As a parent, if you're one, you’ll understand where I'm going with this. It was extremely hard to be active and constantly present in my children's lives. The pain was so debilitating, and as hard as I tried, I couldn't concentrate on anything or anyone else. Pain was on my mind all the time.
I was a full-time mom working in a lot of pain.
My co-workers had no clue how much pain I was really dealing with. Being recognized as a team player was high on my priority list. Not being a complainer. If you watched me working at my desk, you would have seen someone constantly busy and juggling many tasks.
You would have never known that deep down inside, I was dealing with a lot of angst and frustration. It was difficult to get up from my chair and walk over to the photocopier because of my swollen knees. I felt very embarrassed when moving about in the office.
If I had the chance for a break, I would go outside, sit down on a bench, and close my eyes. It helped to calm my mind and stay relaxed.
Thankfully, I had the support of my friends and family on the tough days. But I felt that no one really understood what it was like to be in constant pain, 24/7, unless they were experiencing pain themselves.
After I had my second hip replacement surgery, for the very first time in years, I began to see ankylosing spondylitis in a very different way. As a result, I embarked on a personal development journey (which is a lifelong one, I might add).
My journey has significantly helped with my pain management and has changed my whole perception around pain and my thoughts about it.
I firmly believe that managing physical and emotional pain starts in your mind.
So I continue to devour books, blog posts, and medical reviews in an effort to understand the relationship between pain and the brain.
Reading tons of research studies has opened my eyes to the relationship between high inflammatory levels and sugar.
I review studies of participants who have had chronic pain for a long time so I can understand their mental and physical struggles.
Next, I’m a big proponent of experimentation with food. For some people dealing with chronic pain, certain types of foods can contribute to increased inflammation.
I tested out that theory by going on an elimination diet years ago under the supervision of a naturopath.
Just about everything was removed from my diet, and it was quite challenging. But I wanted to get to the bottom of what could be triggering my painful flares.
Well wouldn’t you know, I discovered that fresh tomatoes and I weren’t meant to be best friends. I loved fresh tomatoes. I put them on my turkey sandwiches and also added diced tomatoes to my salads. But unfortunately, our romance came to an abrupt end because eating them caused extreme pain in my neck for over 6 hours!
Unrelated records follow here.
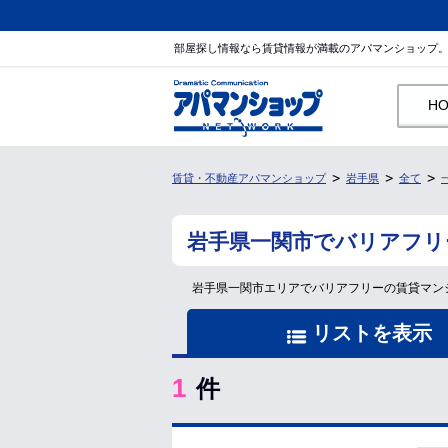
部屋探し情報なら賃貸情報が満載のアパマンショップ
H
賃貸・不動産アパマンショップ
岩手県
全て
岩手県一関市でバリアフリ
岩手県一関市エリアでバリアフリーの賃貸マン
リストを表示
1
件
An elimination diet revealed what types of foods triggered my pain beyond the point of no return and those that didn’t.
I would encourage you to also experiment with food if you haven’t already. Try keeping a pain diary and track how you feel after eating. Become a food detective when it comes to your body.
Another suggestion I have for you is to work on your thoughts about your body.
Do you push yourself to do the things you used to so you can prove to yourself you can still do those things? I did this more than I care to admit. But you know what?
It’s not worth it.
You end up feeling sorer and stiffer than usual and get frustrated at yourself and at the world and say mean things to yourself. Words you’d never say to your bestie.
Here’s the biggest takeaway:
Look into when your pain first began.
Pull out your magnifying glass, spend time alone, grab a pen and your journal, light a candle, and get deep, my friend. This is the first step.
Investigate the events of your past, especially when you were a kid. When did you first begin to notice that first little inkling of pain in your back or knees?
I have found from my own personal time spent in reflection, meditation, and journaling that the path back to health and wellness has its roots in the past.
Don’t judge yourself for what you did or didn’t do. You were only doing the best you could with what you had at the time.
Write down everything that comes up and release it. It’s important to remain open, gentle, and compassionate with yourself as you do this. I know it’s scary to go digging into the past. But if your goal is to reduce chronic pain, the journey first begins within.